MEHTA Zubin – biographie

(1936- ) Chef d'orchestre

Zubin Mehta fait partie des chefs d’orchestre appréciés de leurs musiciens. Charismatique, son moteur est avant tout l’amour de la musique, que lui a transmis son père. Sa carrière fulgurante n’empêche pas de longues collaborations, avec Los Angeles, New York ou encore le Philharmonique d’Israël.

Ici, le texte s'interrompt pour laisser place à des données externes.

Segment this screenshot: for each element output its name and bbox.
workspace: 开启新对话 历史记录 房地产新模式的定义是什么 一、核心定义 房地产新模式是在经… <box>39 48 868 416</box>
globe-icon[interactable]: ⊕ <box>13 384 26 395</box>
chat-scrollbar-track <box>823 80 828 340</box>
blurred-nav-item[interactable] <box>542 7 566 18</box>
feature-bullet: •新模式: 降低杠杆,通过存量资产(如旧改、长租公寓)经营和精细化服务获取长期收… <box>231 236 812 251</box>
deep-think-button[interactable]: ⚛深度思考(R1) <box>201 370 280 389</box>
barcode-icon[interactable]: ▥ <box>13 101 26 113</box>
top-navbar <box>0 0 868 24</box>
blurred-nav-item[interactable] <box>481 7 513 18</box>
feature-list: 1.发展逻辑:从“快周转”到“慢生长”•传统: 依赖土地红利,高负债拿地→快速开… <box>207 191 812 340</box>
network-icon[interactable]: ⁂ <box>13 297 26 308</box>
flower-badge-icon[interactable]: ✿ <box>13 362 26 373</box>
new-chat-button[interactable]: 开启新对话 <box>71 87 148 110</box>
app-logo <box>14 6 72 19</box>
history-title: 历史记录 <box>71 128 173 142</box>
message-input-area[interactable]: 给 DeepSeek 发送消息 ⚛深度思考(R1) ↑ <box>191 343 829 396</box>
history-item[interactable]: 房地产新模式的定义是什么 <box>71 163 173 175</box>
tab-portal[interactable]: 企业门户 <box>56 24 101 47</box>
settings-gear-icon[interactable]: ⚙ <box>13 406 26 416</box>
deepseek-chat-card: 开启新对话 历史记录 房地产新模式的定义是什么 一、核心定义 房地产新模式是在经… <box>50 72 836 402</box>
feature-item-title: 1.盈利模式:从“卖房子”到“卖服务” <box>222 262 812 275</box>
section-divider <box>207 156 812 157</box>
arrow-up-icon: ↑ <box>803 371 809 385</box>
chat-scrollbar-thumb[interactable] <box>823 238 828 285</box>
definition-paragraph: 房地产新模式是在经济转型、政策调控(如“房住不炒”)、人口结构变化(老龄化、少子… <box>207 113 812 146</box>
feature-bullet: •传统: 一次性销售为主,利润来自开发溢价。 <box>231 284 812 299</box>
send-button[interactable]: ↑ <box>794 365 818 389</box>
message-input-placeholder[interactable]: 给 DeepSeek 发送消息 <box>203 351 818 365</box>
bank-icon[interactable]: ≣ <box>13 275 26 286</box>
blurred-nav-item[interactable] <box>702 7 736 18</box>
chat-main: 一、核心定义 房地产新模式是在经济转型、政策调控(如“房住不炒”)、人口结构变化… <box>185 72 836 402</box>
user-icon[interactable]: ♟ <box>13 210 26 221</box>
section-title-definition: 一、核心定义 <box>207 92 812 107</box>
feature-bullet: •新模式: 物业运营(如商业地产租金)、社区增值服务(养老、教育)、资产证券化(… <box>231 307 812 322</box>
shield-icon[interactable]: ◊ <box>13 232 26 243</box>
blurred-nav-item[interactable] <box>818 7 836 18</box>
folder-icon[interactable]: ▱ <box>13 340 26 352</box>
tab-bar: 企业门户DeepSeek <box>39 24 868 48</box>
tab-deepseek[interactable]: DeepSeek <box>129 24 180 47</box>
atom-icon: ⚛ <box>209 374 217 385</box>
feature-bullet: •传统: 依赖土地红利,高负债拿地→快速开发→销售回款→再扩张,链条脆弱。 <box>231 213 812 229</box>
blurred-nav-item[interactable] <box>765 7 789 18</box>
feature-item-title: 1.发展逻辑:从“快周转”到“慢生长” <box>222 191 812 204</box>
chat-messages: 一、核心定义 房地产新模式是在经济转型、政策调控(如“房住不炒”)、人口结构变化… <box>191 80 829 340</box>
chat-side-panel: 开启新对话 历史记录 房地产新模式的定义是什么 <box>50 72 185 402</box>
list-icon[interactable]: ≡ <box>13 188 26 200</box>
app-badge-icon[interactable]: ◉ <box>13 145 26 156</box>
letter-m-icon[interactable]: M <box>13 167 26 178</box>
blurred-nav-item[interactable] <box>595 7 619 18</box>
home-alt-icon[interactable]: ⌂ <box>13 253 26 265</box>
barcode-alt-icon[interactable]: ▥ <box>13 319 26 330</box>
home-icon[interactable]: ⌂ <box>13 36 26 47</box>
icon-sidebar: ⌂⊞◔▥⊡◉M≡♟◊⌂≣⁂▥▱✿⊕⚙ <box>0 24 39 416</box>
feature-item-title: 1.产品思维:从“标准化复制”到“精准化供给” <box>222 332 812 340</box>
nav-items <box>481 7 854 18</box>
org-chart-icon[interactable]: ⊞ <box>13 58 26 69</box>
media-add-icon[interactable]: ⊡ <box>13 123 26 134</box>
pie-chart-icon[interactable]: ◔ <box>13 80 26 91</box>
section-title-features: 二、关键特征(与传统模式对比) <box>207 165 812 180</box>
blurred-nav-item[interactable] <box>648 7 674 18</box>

Comme le dit son ami le violoniste Itzhak Perlman, “il y a beaucoup de bons chefs dans le monde, mais très peu ont ce petit élément en plus qui est la communication.”

 

Zubin Mehta en 10 dates :

  • 1936 : Naissance à Bombay
  • 1954 : entre à l’Académie de musique de vienne
  • 1958 : 1er Prix du Concours de Liverpool
  • 1960 : chef associé de l’Orchestre philarmonique de Los Angeles, puis directeur artistique
  • 1961 : directeur artistique de l’Orchestre symphonique de Montréal
  • 1968 : conseiller musical de l’Orchestre philharmonique d’Israël
  • 1978 : directeur du Philharmonique de New York
  • 1985 : directeur du Mai musical florentin
  • 1998 : directeur général de la musique de l’Opéra de Munich
  • 2019 : fait ses adieux à l’Orchestre philharmonique d’Israël

Violoniste et chef d’orchestre, Mehli Mehta forme l’oreille de son fils aîné grâce aux enregistrements des grands orchestres mondiaux

Zubin Mehta naît à Bombay en 1936, dans une famille de la communauté parsie. Son petit frère Zarin arrive deux ans plus tard. “Il y a toujours eu de la musique à la maison, toute la journée”, se souvient le chef en 1998 dans le documentaire de Reiner Moritz Zubin Mehta, A world of music. Leur père, Mehli Mehta, est violoniste et crée l’Orchestre Symphonique de Bombay un an avant la naissance de son fils aîné. Non seulement il fait travailler les différents pupitres chez lui, mais il donne aussi des leçons de violon. Il fonde également le Quatuor à cordes de Bombay en 1940, qui répète bien-sûr chez lui. Mehli Mehta fait en outre écouter à Zubin des enregistrements de différents orchestres et chefs : Philadelphie avec Stokowski, Furtwängler et le Philharmonique de Berlin, Toscanini avec le BBC ou le NBC. “Cela m’a donné un incroyable socle de connaissances en matière orchestrale.” Lorsque le journaliste américain Charlie Rose demande à Zubin en 1996 quelle est la personne qui l’a le plus influencée, le chef répond son hésiter : “mon père”.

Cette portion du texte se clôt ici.